A: Thank you for writing. I really appreciate your frustration. In fact, there were many years when I experienced something similar. I saw the Catholic Church as constantly claiming to have some special insight into right and wrong, and intensely interested in telling me how to live. I was convinced of the words you wrote: “God just wants me to be happy.”
So let me begin by saying that I can understand a part of where you are coming from and what you might mean. But let’s get down to it: Does God just want me to be happy?
Actually, no. He doesn’t. At least not in the way that most people mean. But before we get to that, we have to understand our terms. What is “happiness”? What does the word mean? I mean, we have a Declaration of Independence that claims we all have a right to, among other things, the “pursuit of happiness.” If this is such an inalienable right, I should understand what this thing I have a right to pursue actually is.

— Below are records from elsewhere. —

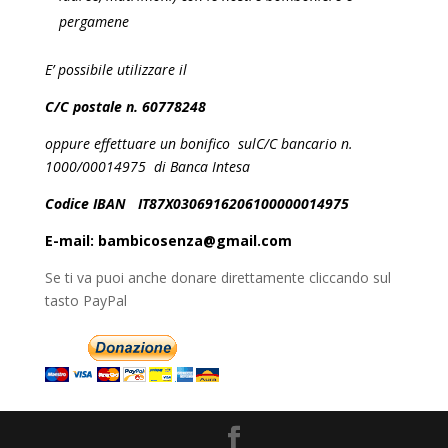
pergamene
E’ possibile utilizzare il
C/C postale n. 60778248
oppure effettuare un bonifico sul
C/C bancario n.
1000/00014975 di Banca Intesa
Codice IBAN
IT87X0306916206100000014975
E-mail:
bambicosenza@gmail.com
Se ti va puoi anche donare direttamente cliccando sul
tasto PayPal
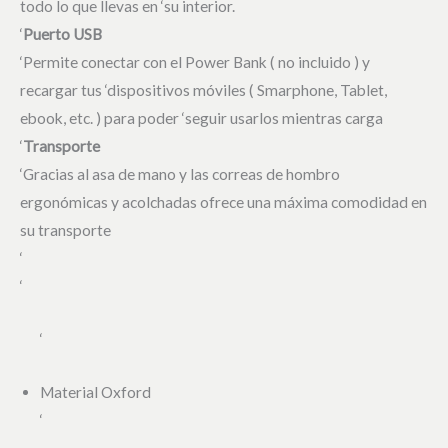
todo lo que llevas en ‘su interior.
‘
Puerto USB
‘Permite conectar con el Power Bank ( no incluido ) y
recargar tus ‘dispositivos móviles ( Smarphone, Tablet,
ebook, etc. ) para poder ‘seguir usarlos mientras carga
‘
Transporte
‘Gracias al asa de mano y las correas de hombro
ergonómicas y acolchadas ofrece una máxima comodidad en
su transporte
‘
‘
‘
Material Oxford
‘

…to “be happy” means to “choose moral excellence” more than it has anything to do with feelings of well-being.
Well, this is where we might experience a little tension. To the modern mind, “happiness” means “to feel good.” If I “feel good,” then I am happy, and if I tell you that I’m happy, you are likely to conclude that I’m telling you that I feel good. I think that we can all agree that this is typically what we mean when we use this term. Therefore, when we read something like the Declaration of Independence (or the above statement that “God just wants us to be happy”) we often translate this to “you have the right to pursue feeling good,” or “God just wants us to feel good.”

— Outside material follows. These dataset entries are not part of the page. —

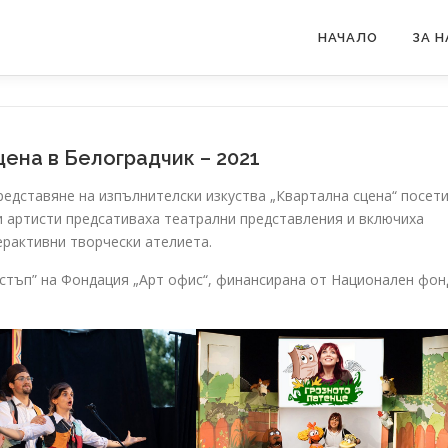
НАЧАЛО
ЗА Н
ена в Белоградчик – 2021
редставяне на изпълнителски изкуства „Квартална сцена“ посет
и артисти предсативаха театрални представления и включиха
ерактивни творчески ателиета.
стъп” на Фондация „Арт офис“, финансирана от Национален фон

But to the great men and women of the past, “happiness” did not mean feeling good, it meant doing good or being good. This goodness was not rooted in a pleasant feeling but was rooted in the moral law. To “be happy” means to be just. It means to be honest. The original meaning of the word happy (in Greek, “eudaimonia”) means to have what is most desirable for flourishing. Therefore, to “be happy” means to “choose moral excellence” more than it has anything to do with feelings of well-being.

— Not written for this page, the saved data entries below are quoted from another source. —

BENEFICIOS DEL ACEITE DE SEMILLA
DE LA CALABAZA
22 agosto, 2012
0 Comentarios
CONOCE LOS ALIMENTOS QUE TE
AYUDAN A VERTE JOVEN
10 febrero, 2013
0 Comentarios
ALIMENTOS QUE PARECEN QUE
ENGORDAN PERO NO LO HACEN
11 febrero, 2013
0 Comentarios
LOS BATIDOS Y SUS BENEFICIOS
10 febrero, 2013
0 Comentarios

(On a related tangent, the English word “happy” comes from the word “hap,” which means “chance.” I “happen” to feel “happy”; it is a mere accidental state of feeling. There is no way to make this a permanent thing; it all comes down to chance. How do I have a “right” to pursue a chance feeling of well-being?)
But wait! I thought that God loves us! Yes. He most definitely does. But what is love? Is it mere affection without definition? Is God’s love mere permissiveness? I think that many of us would like to imagine God according to these terms. This isn’t new to us. In fact, my pal C.S. Lewis wrote about this in his book, “The Problem of Pain,” saying:
“What would really satisfy us would be a God who said of anything we happened to like doing, ‘What does it matter so long as they are contented?’ We want, in fact, not so much a Father in Heaven as a grandfather in heaven — a senile benevolence who, as they say, ‘liked to see young people enjoying themselves,’ and whose plan for the universe was simply that it might be truly said at the end of the day, ‘a good time was had by all.”
…there are things that you and I want that God does not want for us. God wants our good.
God loves you. But the hard fact is that not everything we want is good for us. Therefore, there are things that you and I want that God does not want for us. God wants our good. It is absolutely critical that we get this right: God is “for us” (and if God is for us, who can be against?). But that means something very clearly: Everything that is an enemy of who he has made us to be is hateful to God. God hates. God hates lies, gossip, greed, using other people, drunkenness and anything that takes us away from worship of him and love of others.
In the end, God does not just want us to be happy (in the ancient or modern sense). To “just” be happy in either sense is still too little for God. Ultimately, if there is anything that God “just” wants, it is this: God just wants us to be his.